Earthquake stress drop, strong ground shaking, recurrence interval and the rupture characteristics of large and great earthquakes are controlled by fault strength and the frictional properties of the plate interface. Monitoring the fault strength and its variability during the earthquake cycle is critical for earthquake hazard assessment. Subduction zones in particular, generate the largest and potentially more catastrophic earthquakes around the world. The rapid convergence (85-90 mm/yr) of the Cocos plate underneath the Caribbean plate along the Nicoya Peninsula, the northwestern margin of the Costa Rica subduction zone has generated M7+ earthquakes every 50 years (1853, 1900, 1950), with the last one of these events, a moment magnitude (Mw) 7.6 earthquake, occurring on 5 September 2012. Because of the advantageous location of the Nicoya Peninsula, extending seaward, over the seismogenic zone, a very dense seismic and geodetic network has recorded with incredible detail the megathrust activity throughout the last decade. Geodetic observations prior to the occurrence of the M7.6, 2012 earthquake, identified regions of strain accumulation that delineated the rupture area of this event. Regions of the plate interface up-dip and down-dip of this patch accommodate relative plate motions aseismically, hosting numerous Slow Slip events (SSEs) that have been well recorded since 2007, suggesting a partition of the plate interface into regions of frictionally stable and unstable or conditionally stable sliding behavior. This dissertation focuses on the study of fault zone heterogeneity and the frictional strength variability along the plate interface and upper plate of the Nicoya Peninsula subduction zone margin and its plausible relationship with the previously documented seismic and aseismic frictional slip behaviors.
The use of long-term cross-correlation of ambient seismic noise has become widely adopted at several seismological observatories for a) studying the susceptibility to crustal velocity variations along volcanic areas and the Earth’s subsurface due to transient events like volcanic eruptions, shallow earthquakes, landslides, etc., and b) seismic imaging. The use of random wave fields (coda waves or ambient seismic noise) for seismic imaging has proved to overcome certain limitations so far presented by the traditional tomography methods.

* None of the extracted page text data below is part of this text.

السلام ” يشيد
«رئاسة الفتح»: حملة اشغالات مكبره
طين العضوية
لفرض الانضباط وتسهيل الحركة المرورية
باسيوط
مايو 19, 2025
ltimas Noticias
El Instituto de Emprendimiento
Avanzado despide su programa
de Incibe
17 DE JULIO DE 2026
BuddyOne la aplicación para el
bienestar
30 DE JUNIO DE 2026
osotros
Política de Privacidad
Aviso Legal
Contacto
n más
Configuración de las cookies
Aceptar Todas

This dissertation extends the use of the long-term cross-correlation of ambient noise vibrations to monitor variations in elastic properties and fault heterogeneity located along the overriding plate; before, during and after the 5 September, 2012 M7.6, Nicoya Peninsula megathrust earthquake. This large event was followed by thousands of aftershocks spatially localized in four clusters distributed along strike, as well as some geodetically detected post-seismic slip.
Earthquake focal mechanisms for nearly 300 of the Nicoya earthquake aftershocks were estimated using regional full waveform moment tensor inversions and P wave first motion polarities. The finite fault model of this large event generated by Liu et al.,  was used to compute the Coulomb static stress change imposed by the main shock on the nodal planes of the aftershock sequence in order to make a first evaluation of the static versus dynamic earthquake triggering hypotheses.

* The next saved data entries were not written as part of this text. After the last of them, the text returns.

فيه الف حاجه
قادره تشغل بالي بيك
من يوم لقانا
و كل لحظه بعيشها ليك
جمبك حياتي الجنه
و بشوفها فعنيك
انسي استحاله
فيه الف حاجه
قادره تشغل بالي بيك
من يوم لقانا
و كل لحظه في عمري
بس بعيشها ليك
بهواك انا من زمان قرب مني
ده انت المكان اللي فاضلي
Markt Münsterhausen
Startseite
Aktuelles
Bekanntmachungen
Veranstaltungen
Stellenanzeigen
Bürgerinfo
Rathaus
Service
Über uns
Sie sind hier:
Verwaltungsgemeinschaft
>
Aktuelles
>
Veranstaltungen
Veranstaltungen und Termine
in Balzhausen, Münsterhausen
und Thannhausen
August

In addition, a total of 5 repeating earthquake families, earthquakes with nearly identical waveforms and thought to represent the rupture of the same fault asperity at a relatively constant repeat interval due to continuous loading by surrounding aseismic slip, were recognized using waveform matching techniques from 2007 through 2016. These earthquake families locate along the up-dip margin of the fault that ruptured during 5 September 2012, Mw 7.6 Nicoya megathrust. Due to the repeating nature of these events they do sense the temporal changes in the physical properties of the medium, including variations in the frictional strength of the plate interface. This dissertation extends the use of repeating earthquakes to derive stress drop or fault yield strength before and after the occurrence of the Nicoya peninsula earthquake.